SPOKANE, WA - August 1, 2016 - Goldrich Mining Company (OTCBB: GRMC) (“Goldrich” or the “Company") announces the Company has closed the third and final tranche of its previously announced private placement (the “Offering”) Series D Preferred Stock for additional gross proceeds of US$50,000. For the three tranches in total, Goldrich issued 150 Series D Preferred Stock of the Company with warrants at a price of US$1,000 each for gross proceeds of US$150,000.
Each Series D Preferred Share is convertible into common shares of the Company equal in number to $1,000.00 divided by $0.03 per share.

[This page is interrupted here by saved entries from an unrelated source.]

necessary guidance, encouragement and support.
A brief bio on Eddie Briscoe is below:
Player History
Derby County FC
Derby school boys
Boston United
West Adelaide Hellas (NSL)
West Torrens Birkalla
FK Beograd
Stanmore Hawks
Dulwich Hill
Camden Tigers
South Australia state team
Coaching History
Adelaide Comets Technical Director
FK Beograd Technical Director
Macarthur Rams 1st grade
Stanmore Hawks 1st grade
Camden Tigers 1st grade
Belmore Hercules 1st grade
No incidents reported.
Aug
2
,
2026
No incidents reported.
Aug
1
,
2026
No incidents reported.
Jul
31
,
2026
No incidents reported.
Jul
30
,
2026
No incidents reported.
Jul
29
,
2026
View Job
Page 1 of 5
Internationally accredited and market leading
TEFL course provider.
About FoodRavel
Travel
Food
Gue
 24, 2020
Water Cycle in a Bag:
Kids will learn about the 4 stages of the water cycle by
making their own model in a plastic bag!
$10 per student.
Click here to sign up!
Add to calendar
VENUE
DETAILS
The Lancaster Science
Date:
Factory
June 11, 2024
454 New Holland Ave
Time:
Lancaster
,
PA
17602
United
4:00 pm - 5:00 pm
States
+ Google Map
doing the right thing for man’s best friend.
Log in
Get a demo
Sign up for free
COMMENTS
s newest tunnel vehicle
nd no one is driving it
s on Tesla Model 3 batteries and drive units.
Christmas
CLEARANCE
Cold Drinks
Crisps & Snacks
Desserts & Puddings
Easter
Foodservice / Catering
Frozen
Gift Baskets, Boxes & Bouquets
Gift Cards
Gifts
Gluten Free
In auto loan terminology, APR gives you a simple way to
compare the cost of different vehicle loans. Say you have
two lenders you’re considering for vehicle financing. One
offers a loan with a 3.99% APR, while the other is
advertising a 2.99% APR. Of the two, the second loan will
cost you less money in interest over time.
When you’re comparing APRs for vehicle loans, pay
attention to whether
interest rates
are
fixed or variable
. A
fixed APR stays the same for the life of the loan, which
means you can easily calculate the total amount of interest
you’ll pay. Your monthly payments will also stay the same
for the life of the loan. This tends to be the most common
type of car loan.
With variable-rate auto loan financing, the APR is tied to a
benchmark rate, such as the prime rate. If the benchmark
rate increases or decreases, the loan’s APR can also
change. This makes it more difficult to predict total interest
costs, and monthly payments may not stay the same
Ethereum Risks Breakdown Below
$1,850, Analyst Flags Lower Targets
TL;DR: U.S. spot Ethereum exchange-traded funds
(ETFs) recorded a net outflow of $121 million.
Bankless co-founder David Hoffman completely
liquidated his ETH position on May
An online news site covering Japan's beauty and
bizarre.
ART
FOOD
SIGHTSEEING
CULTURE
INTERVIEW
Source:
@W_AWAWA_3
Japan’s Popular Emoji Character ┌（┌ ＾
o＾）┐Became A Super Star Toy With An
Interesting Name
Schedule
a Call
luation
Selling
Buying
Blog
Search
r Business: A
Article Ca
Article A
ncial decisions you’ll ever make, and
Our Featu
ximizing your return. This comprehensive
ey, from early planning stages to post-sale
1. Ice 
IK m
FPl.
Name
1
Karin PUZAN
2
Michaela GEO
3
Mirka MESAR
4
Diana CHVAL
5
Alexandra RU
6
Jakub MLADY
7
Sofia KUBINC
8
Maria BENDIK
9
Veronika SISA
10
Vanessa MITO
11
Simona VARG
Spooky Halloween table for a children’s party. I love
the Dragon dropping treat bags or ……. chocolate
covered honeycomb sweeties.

The purchaser of each Series D Preferred Share also received warrants to purchase shares of common stock of the Company equal in number to the total purchase price divided by 0.03 (rounded down), exercisable at any time beginning one year after the closing date for a term ending five years from the closing date at an exercise price of $0.045 per Common Share.
In the event that the Company sells any or all of its assets, in any combination, whether pursuant to a merger, share exchange, stock purchase, business combination or other similar transaction, for aggregate total compensation greater than $3,000,000 within a one-year period following the date of issuance of the Preferred Shares, the Purchaser shall have the right to demand that the Company redeem all or some of the outstanding Securities (the Preferred Shares, the Warrants, the Warrant Shares and the Conversion Shares) at a redemption price equal to the aggregate purchase price of such Securities being redeemed plus an additional amount equivalent to the amount of interest that would have accrued on the aggregate purchase price of the Securities being redeemed at a rate of 15% from the date of issuance of the Preferred Shares through to the date of redemption.

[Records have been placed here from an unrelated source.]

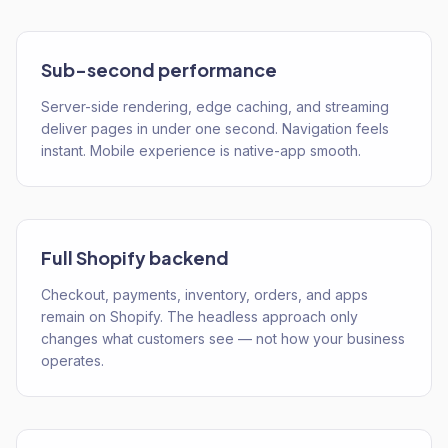
Sub-second performance
Server-side rendering, edge caching, and streaming
deliver pages in under one second. Navigation feels
instant. Mobile experience is native-app smooth.
Full Shopify backend
Checkout, payments, inventory, orders, and apps
remain on Shopify. The headless approach only
changes what customers see — not how your business
operates.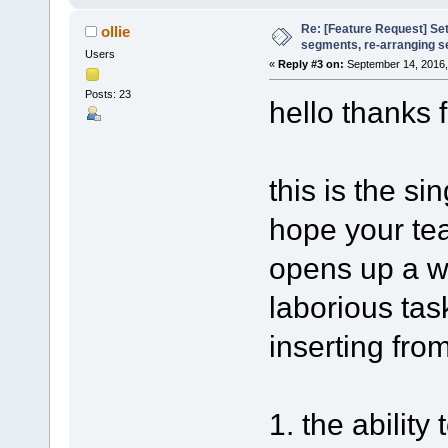
Re: [Feature Request] Set
ollie
segments, re-arranging 
Users
«
Reply #3 on:
September 14, 2016,
Posts: 23
hello thanks f
this is the s
hope your tea
opens up a w
laborious tas
inserting from
1. the ability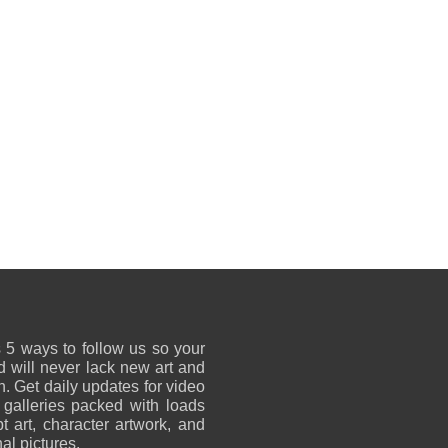
 5 ways to follow us so your
 will never lack new art and
on. Get daily updates for video
 galleries packed with loads
t art, character artwork, and
al pictures.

This press release does not constitute an offer to sell or a solicitation of an offer to buy any of the securities described herein. None of the common stock or warrants have been or will be registered under the United States Securities Act of 1933, as amended (the “Securities Act”) or any applicable securities laws of any state of the United States and may not be offered or sold absent such registration or an available exemption therefrom. The securities were issued to qualified investors pursuant to exemptions from such registration requirements. The warrants may not be exercised except pursuant to exemptions under the Securities Act and any applicable securities laws of any state of the United States.